Abulafia is at his best describing the role of trade to the region's history, and the rise of trading cities like Alexandria, Venice, Genoa and Pisa. We read of commodities - wine, wheat, olives and oil - being shipped hither and yon. (One of the most unusual wares was the traffic in garum, a stinking fish sauce made of fish innards that was popular during the Roman Empire).
Today, Venice is merely a museum; but its centrality to the history of the Mediterranean is paramount. A way station between east and west, Venice rose on trade in timber, salt and fish. But canny Venetian merchants also cornered the market in luxury goods such as silk, jewels, gold artifacts and saints' relics.

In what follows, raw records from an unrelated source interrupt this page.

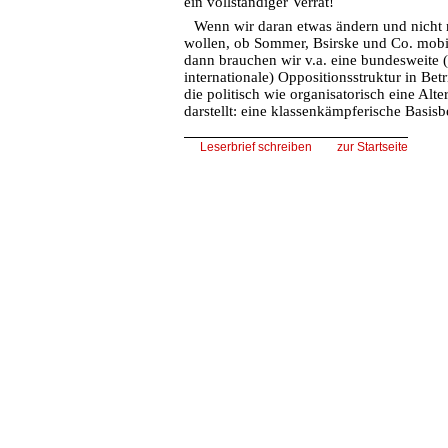
ein vollständiger Verrat!
Wenn wir daran etwas ändern und nicht
wollen, ob Sommer, Bsirske und Co. mobil
dann brauchen wir v.a. eine bundesweite (
internationale) Oppositionsstruktur in Be
die politisch wie organisatorisch eine Alte
darstellt: eine klassenkämpferische Basi
Leserbrief schreiben
zur Startseite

One of Abulafia's most pointed anecdotes concerns the theft of St Mark's remains from Alexandria in 829 AD by a group of Venetian traders: they covered their cargo with pork, which deterred Muslim customs officials from taking a closer look. The Venetians, writes Abulafia, created "not just a distinctive city built in the water, but a distinctive culture and a distinctive polity, suspended between western Europe, Byzantium and Islam".

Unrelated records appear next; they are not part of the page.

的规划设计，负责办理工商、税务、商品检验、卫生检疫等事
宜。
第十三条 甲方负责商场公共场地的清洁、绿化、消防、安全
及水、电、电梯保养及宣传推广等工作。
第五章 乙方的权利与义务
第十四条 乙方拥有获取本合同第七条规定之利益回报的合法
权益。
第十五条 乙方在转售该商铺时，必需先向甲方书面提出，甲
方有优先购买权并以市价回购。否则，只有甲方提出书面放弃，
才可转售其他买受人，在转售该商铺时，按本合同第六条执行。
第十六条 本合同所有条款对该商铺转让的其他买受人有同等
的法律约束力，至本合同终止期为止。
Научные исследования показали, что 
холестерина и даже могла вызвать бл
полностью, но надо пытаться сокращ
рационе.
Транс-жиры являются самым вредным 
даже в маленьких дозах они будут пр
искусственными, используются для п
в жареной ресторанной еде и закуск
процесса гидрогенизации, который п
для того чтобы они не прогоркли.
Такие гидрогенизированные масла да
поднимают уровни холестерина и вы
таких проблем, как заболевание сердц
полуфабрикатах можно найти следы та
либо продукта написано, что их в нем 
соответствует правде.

There are a number of remarkable journeys Abulafia recounts in The Great Sea that highlight the crossroads of culture and religion. Take the example of Muhammad ibn Ahmad ibn Jubayar, who was born in Muslim Spain in 1145.
He set off for Mecca in 1183, and his travels took him to Sicily, Alexandria and the Holy Land and lands that were populated by Muslims but were owned by Frankish crusaders. He travelled on Genoan ships, which also carried Christian pilgrims. The voyages of ibn Jubayar are a wonderful reflection of the mixings and minglings of Abulafia's Mediterranean, as was the world described by the Cairo Genizah, a rich trove of papers that document the varieties of Jewish and Muslim interaction during the era of the Fatimid dynasty. The "Genizah Jews", sailing on Muslim-owned ships, created a commercial empire in the 9th and 10th centuries that stretched from Alexandria to the Spain of the Al-Andalus.

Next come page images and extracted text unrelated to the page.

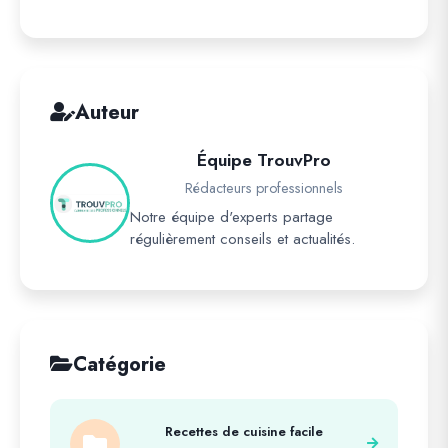
Auteur
Équipe TrouvPro
Rédacteurs professionnels
Notre équipe d'experts partage
régulièrement conseils et actualités.
Catégorie
Recettes de cuisine facile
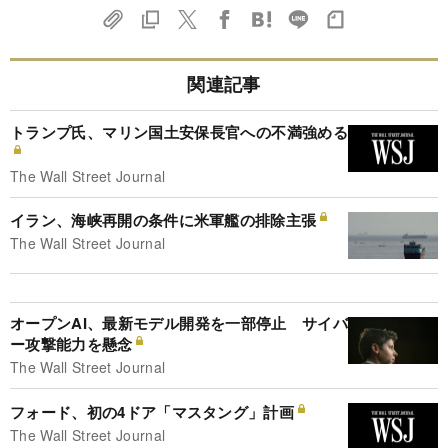
関連記事
トランプ氏、マリン国土安保長官への不満強める
The Wall Street Journal
イラン、海峡再開の条件に米軍艦の排除主張
The Wall Street Journal
オープンAI、最新モデル開発を一部停止 サイバ
ー攻撃能力を懸念
The Wall Street Journal
フォード、初の4ドア「マスタング」計画
The Wall Street Journal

Abulafia does not overlook the role of warfare or religious strife in his account. His chapters on the crusades are hair-raising, and his account of the epic showdown between the Spanish and Ottoman empires in the 16th century, which culminated in the naval battle of Lepanto, are trenchant and concise. For several thousand years, the Mediterranean was arguably the motor of world history. As Abulafia takes his story into the 19th and 20th centuries, the sea loses its centrality. The kind of cultural contacts it fostered we now get online or by air travel. Thus the world, as Abulafia puts it, has itself become one big Mediterranean.
Matthew Price's writing has been published in Bookforum, the Los Angeles Times, The Boston Globe and the Financial Times.